[Saved entries]
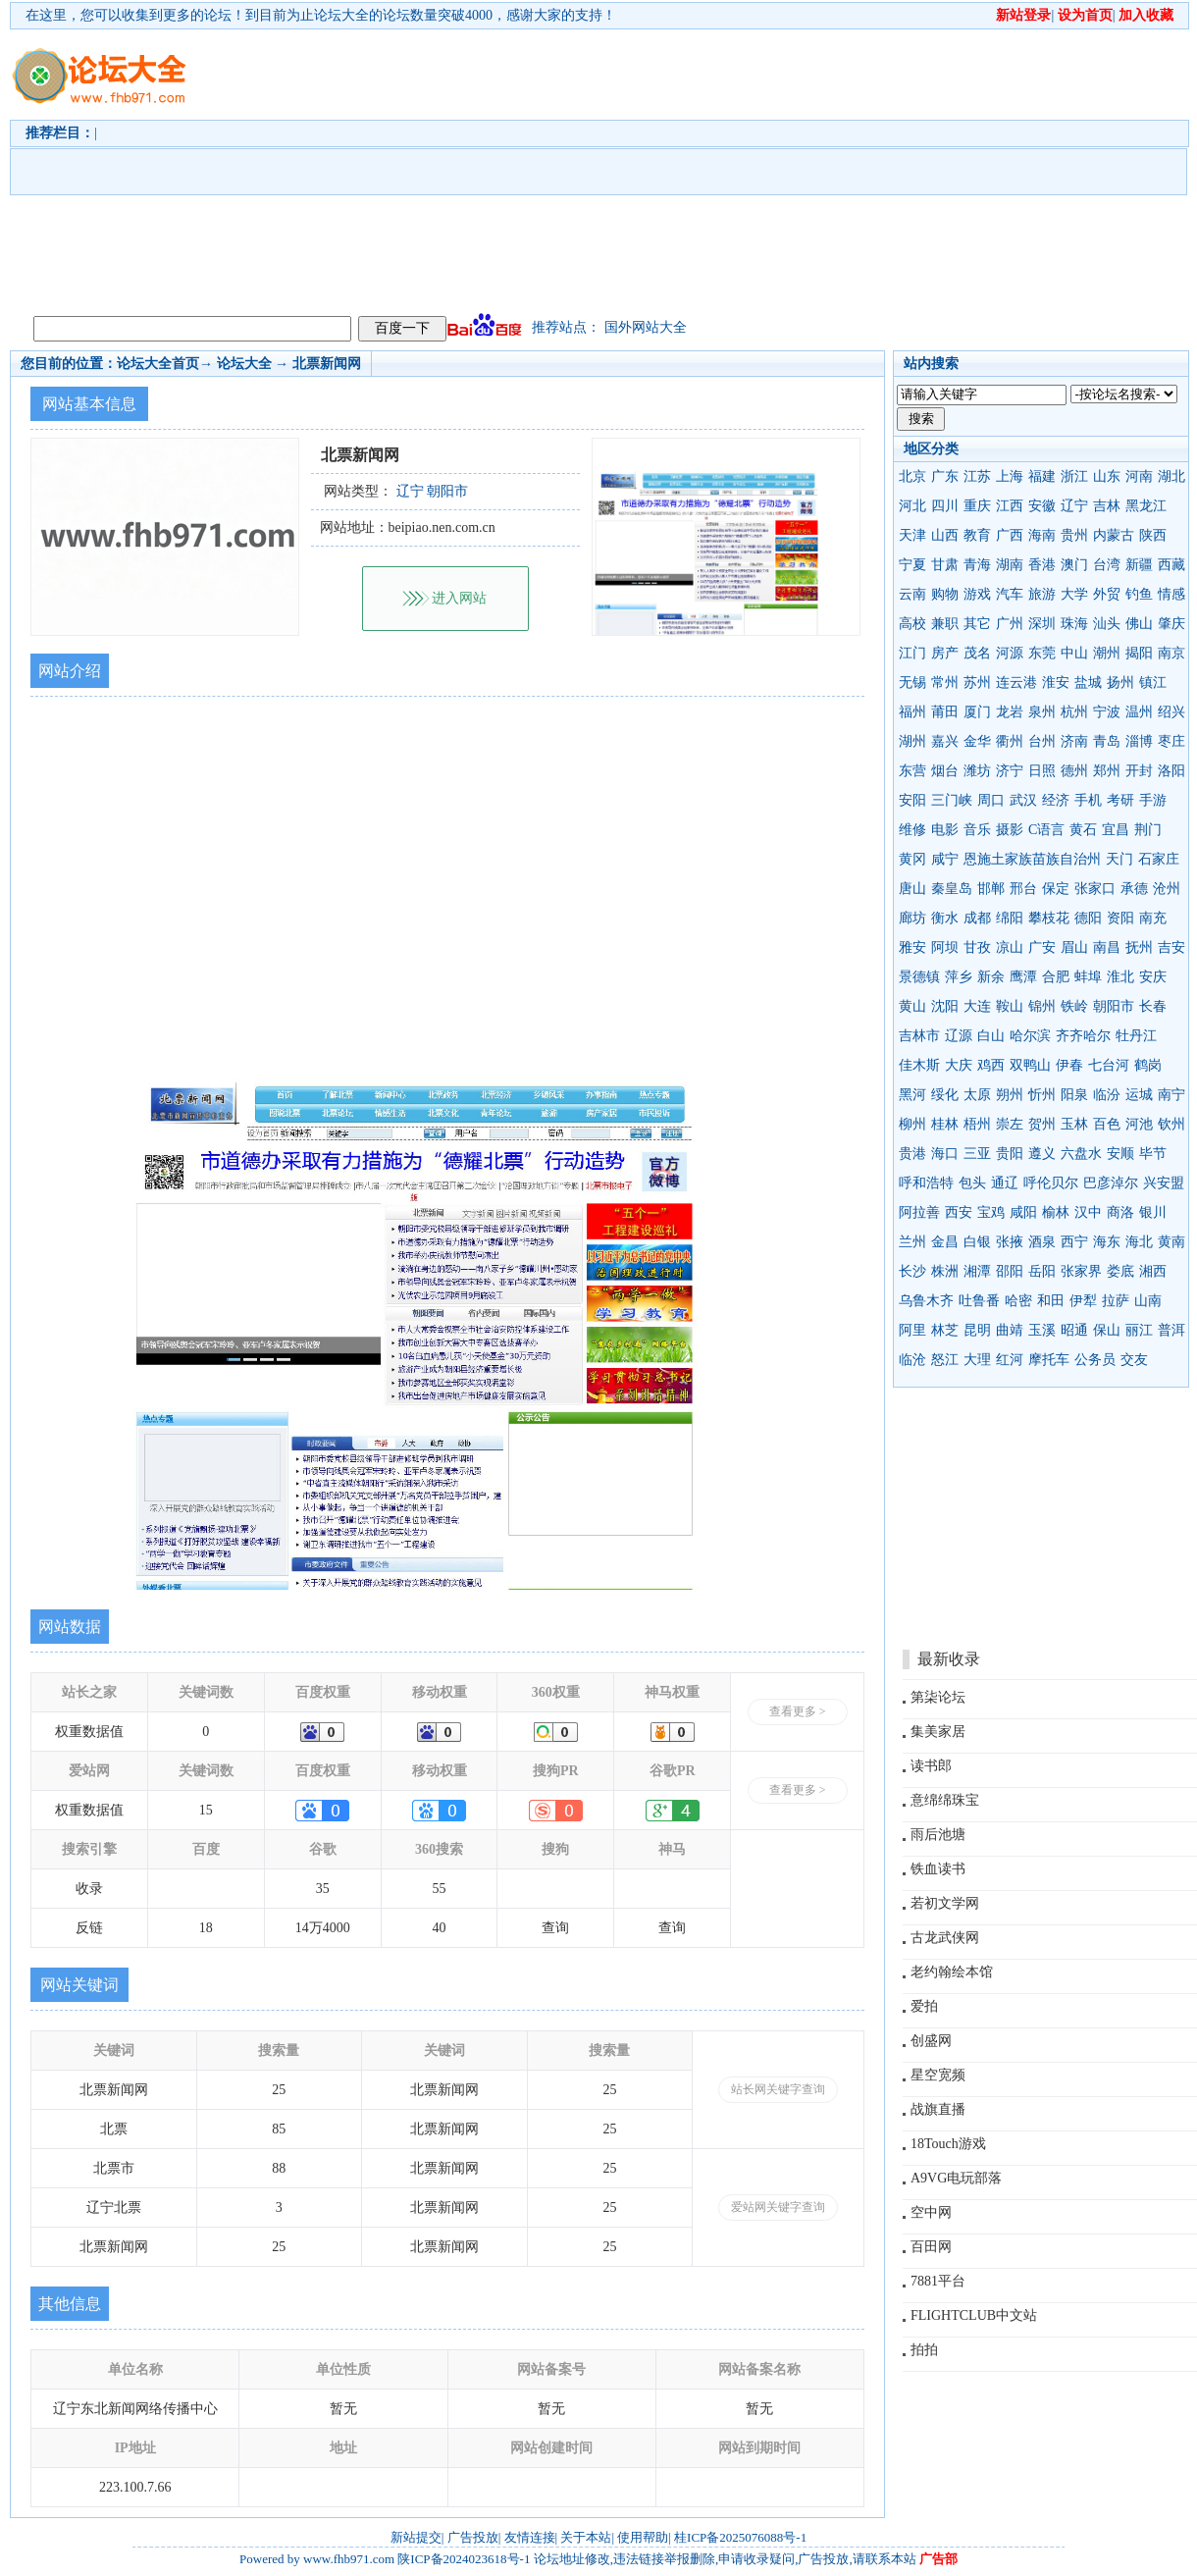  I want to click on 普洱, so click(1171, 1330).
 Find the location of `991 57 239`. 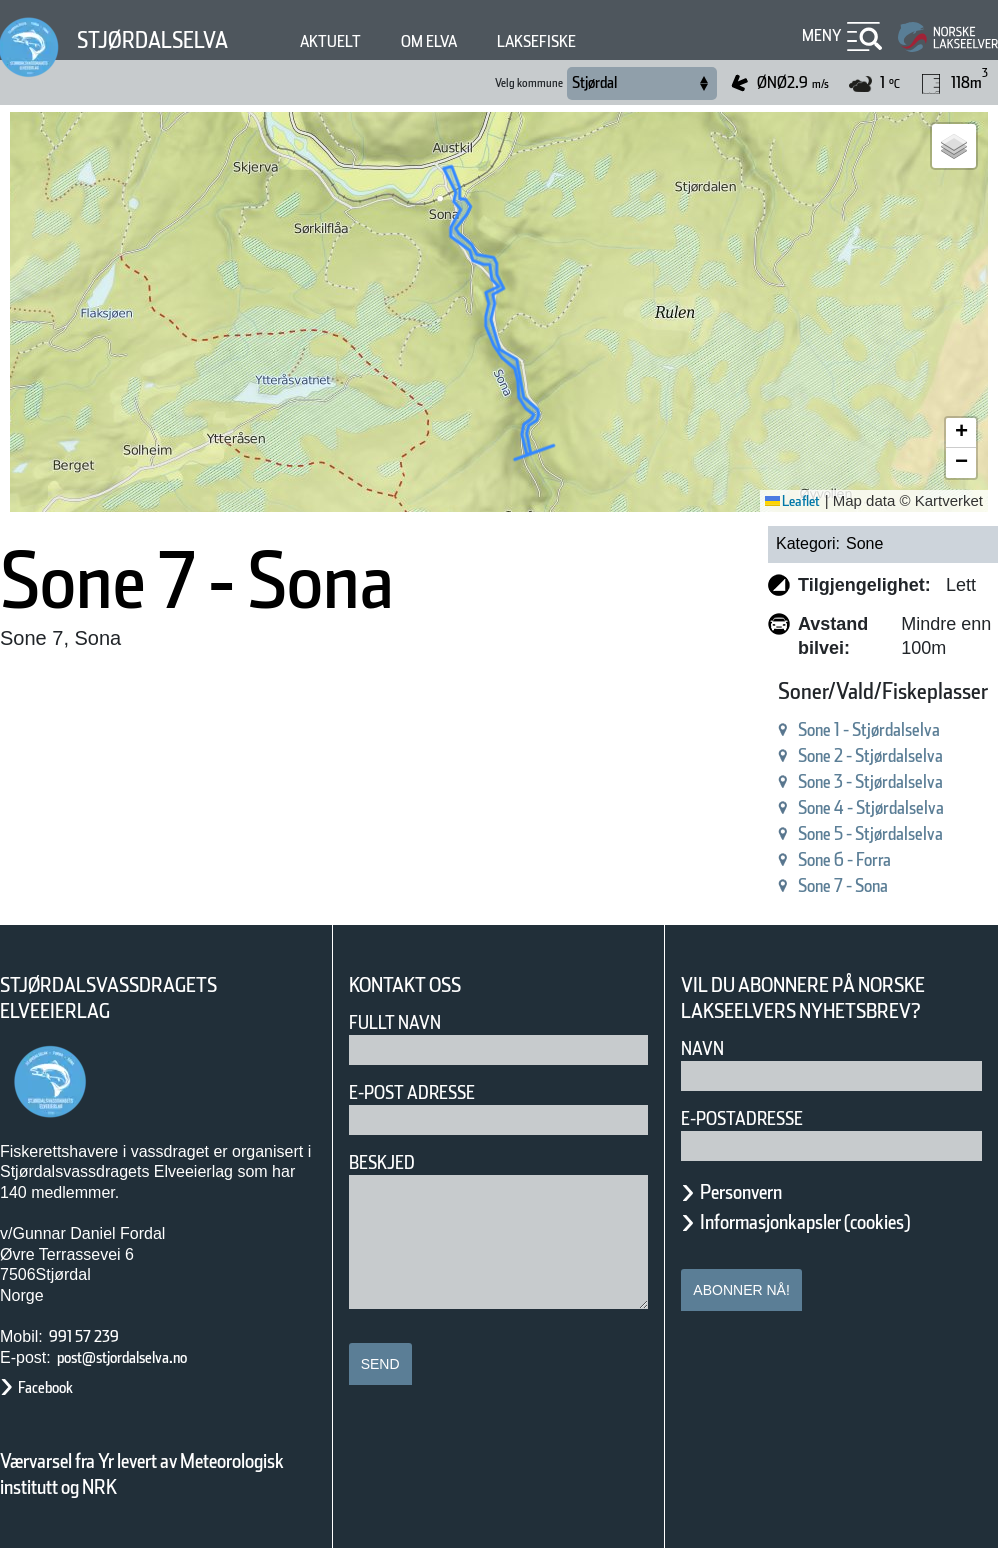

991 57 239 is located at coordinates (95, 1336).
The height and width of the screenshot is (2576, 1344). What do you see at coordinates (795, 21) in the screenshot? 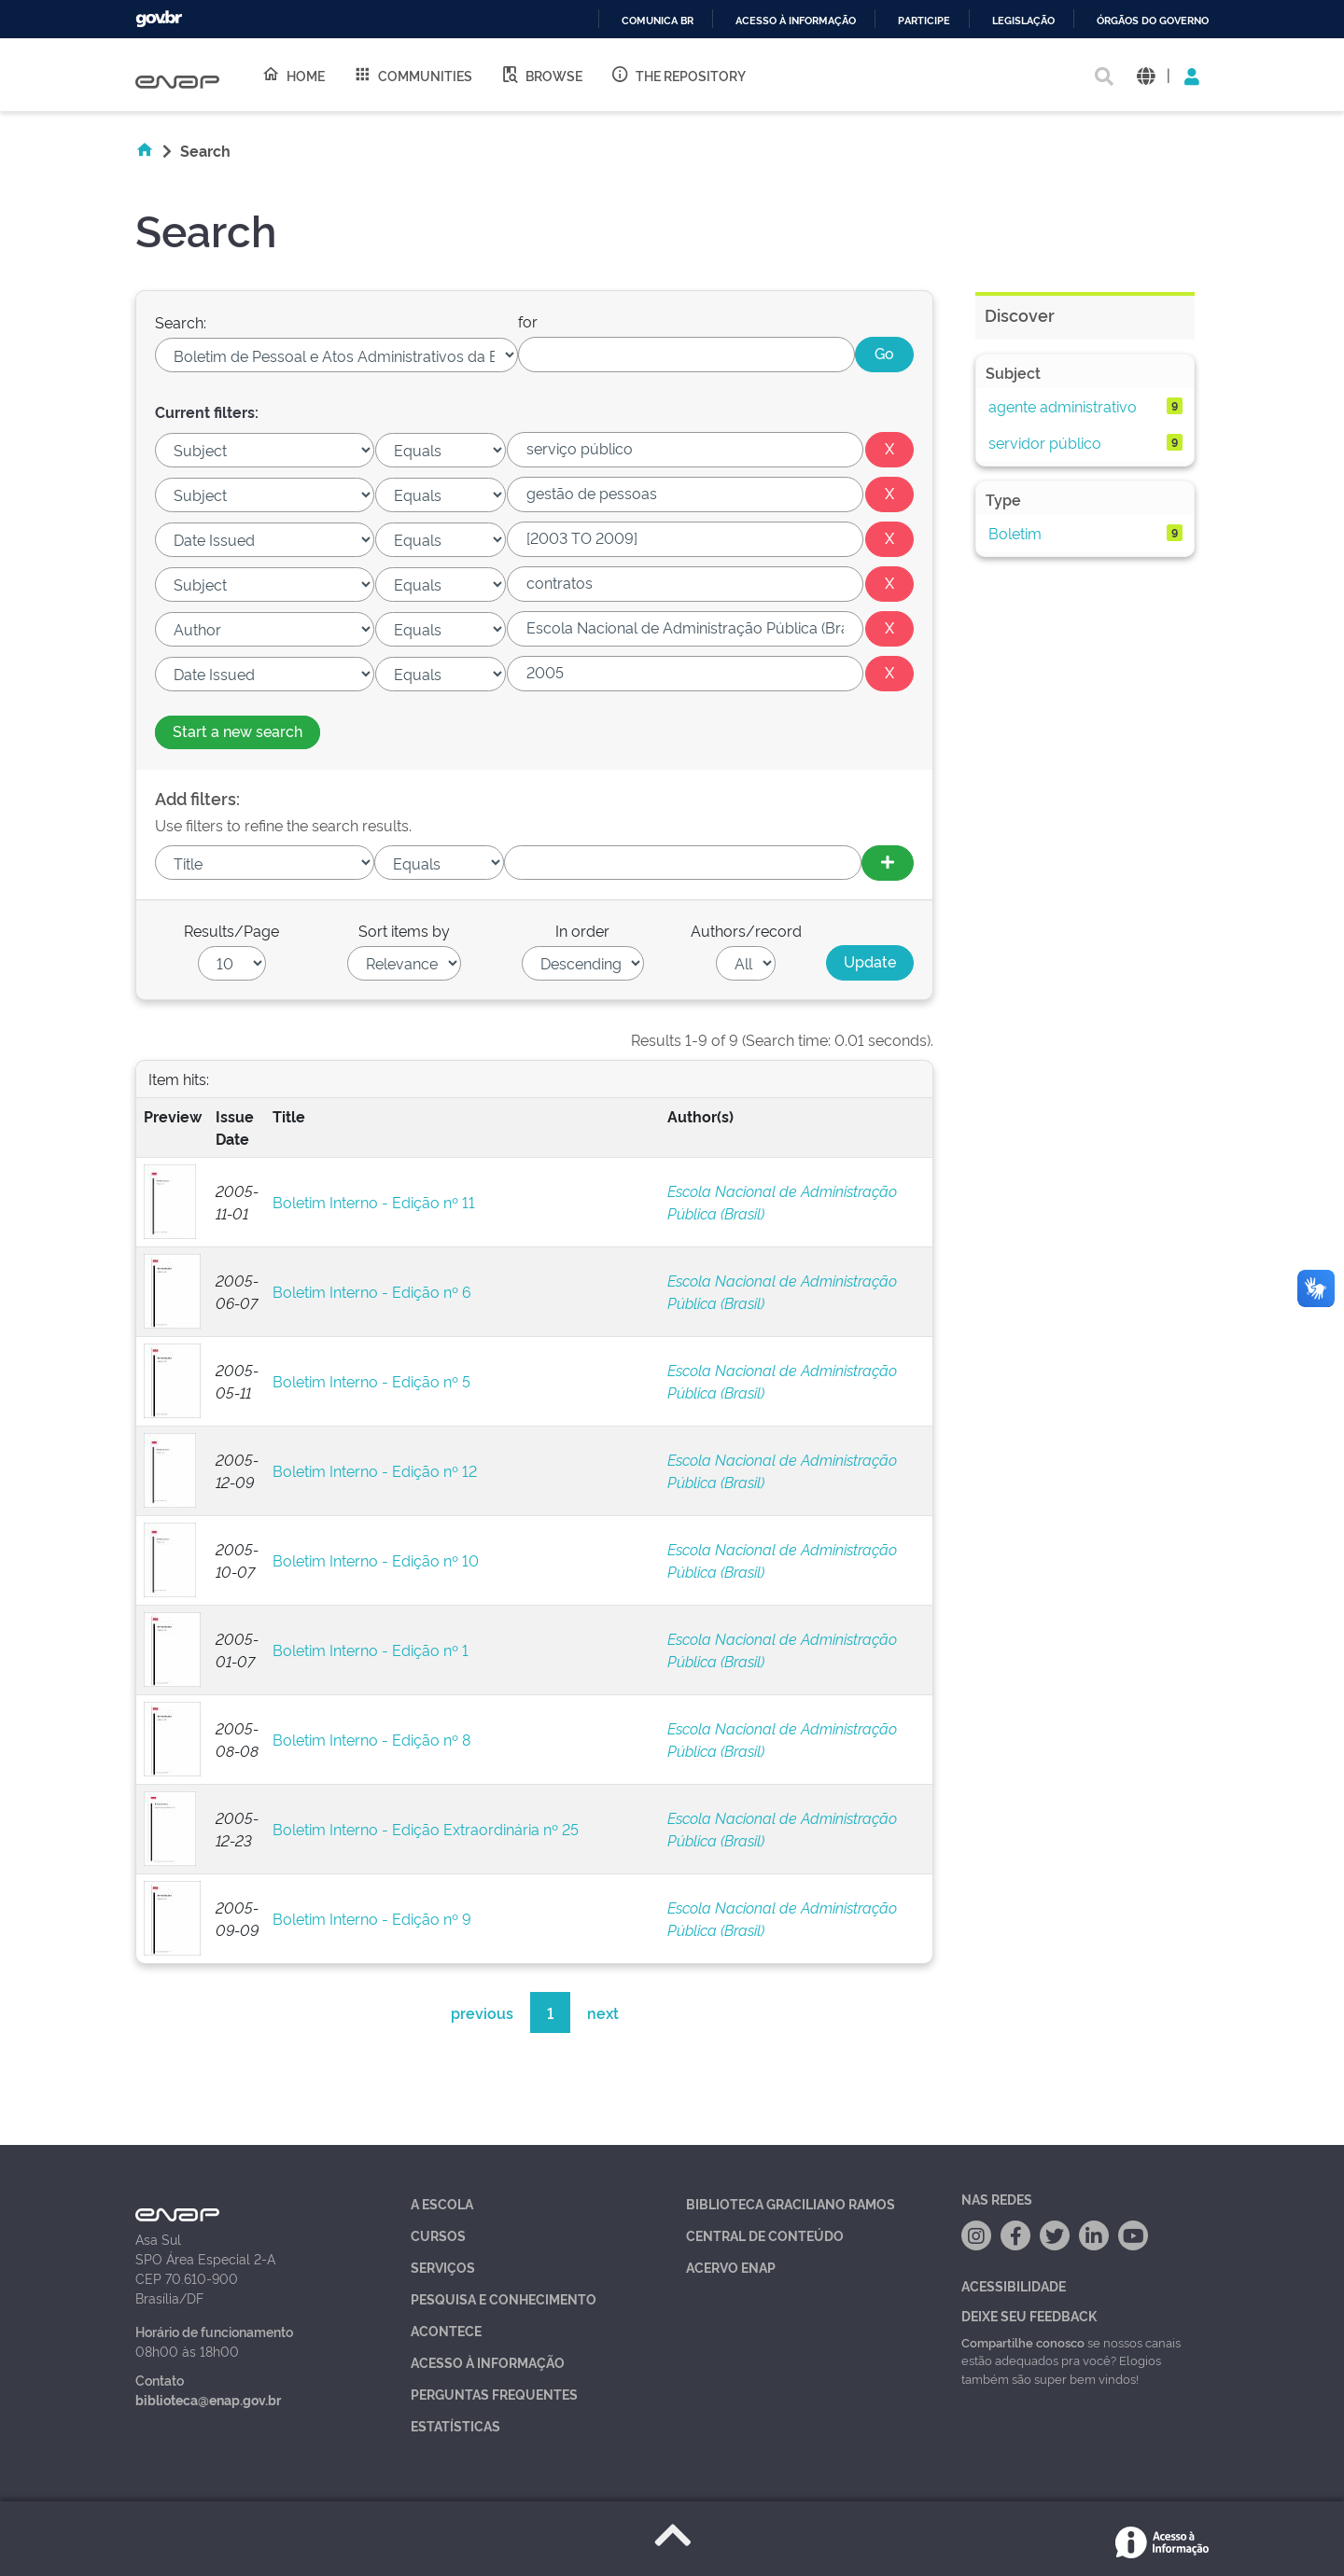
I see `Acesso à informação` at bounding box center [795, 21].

:: WORK ORDER ::
Output, exactly and without pictures, the lines above that run from the one containing "Find the location" through the last line of the entries, inclusive.

:: EXERCISE RESULT ::
 Find the location of `991 57 239`. 

991 57 239 is located at coordinates (95, 1336).
The height and width of the screenshot is (2576, 1344). What do you see at coordinates (795, 21) in the screenshot? 
I see `Acesso à informação` at bounding box center [795, 21].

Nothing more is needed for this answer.